Bitcoin mining is no longer profitable and many mining companies are considering bankruptcy or shutting down entirely. The rising energy prices and 2022's arch-nemesis inflation, combined with the looming recession are also not exactly positively affecting bitcoin mining profitability. Together with that, mining company stocks are all down year-to-date, and this is most likely to continue until the situation settles, but what situation? The energy crisis, the inflation, the lawmakers' crackdown to avoid energy shaming themselves, the war, what? Industry experts would want to see ways of hedging the downturn and offering better solutions to the existing energy crisis or maybe something entirely different….read on.


On a local level, in Denmark where Penning resides, the Danish railway IT system was hacked by what police allege as being a bit (again pun not intended) for financial crime. While it is still being investigated, indications are pointing at a group that was in the midst of mining bitcoins. Whether or not that’s true, governmental crackdowns on the mining industry have led industry players to resort to shady and unethical opportunities. While we still believe there are ways for miners and energy suppliers to work together for the benefit of society, lawmakers see it differently.
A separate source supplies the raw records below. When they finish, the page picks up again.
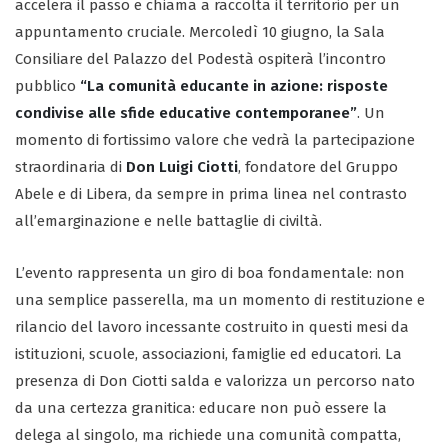
accelera il passo e chiama a raccolta il territorio per un
appuntamento cruciale. Mercoledì 10 giugno, la Sala
Consiliare del Palazzo del Podestà ospiterà l’incontro
pubblico
“La comunità educante in azione: risposte
condivise alle sfide educative contemporanee”
. Un
momento di fortissimo valore che vedrà la partecipazione
straordinaria di
Don Luigi Ciotti
, fondatore del Gruppo
Abele e di Libera, da sempre in prima linea nel contrasto
all’emarginazione e nelle battaglie di civiltà.
L’evento rappresenta un giro di boa fondamentale: non
una semplice passerella, ma un momento di restituzione e
rilancio del lavoro incessante costruito in questi mesi da
istituzioni, scuole, associazioni, famiglie ed educatori. La
presenza di Don Ciotti salda e valorizza un percorso nato
da una certezza granitica: educare non può essere la
delega al singolo, ma richiede una comunità compatta,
Staying on the chain (another unintentional one?) on bitcoin, this week marked the 14th anniversary of the release of Satoshi Nakamoto’s famous whitepaper titled “A peer-to-peer electronic cash system”. 14 years after the 08’ financial crisis, global meltdown (a dear child has many names – Nordic proverb) and now possibly entering another one, the anniversary symbolizes the birth and rise of a new economy on top of an existing and failed one. What’s coming next is equally exciting as it is daunting, but community members and investors alike are hopeful, if FED finally ends its failed fast track to hike rates, lawmakers legislate a growing economy for the benefit of the global economy and corrupt crypto companies are flushed out of the community.